Instructions to follow -
Transcribe the entries below exactly; leave every image out.

Working data -

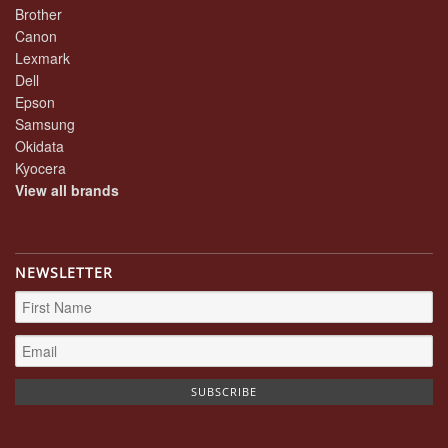
Brother
Canon
Lexmark
Dell
Epson
Samsung
Okidata
Kyocera
View all brands
NEWSLETTER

Solution to this problem -
Brother
Canon
Lexmark
Dell
Epson
Samsung
Okidata
Kyocera
View all brands
NEWSLETTER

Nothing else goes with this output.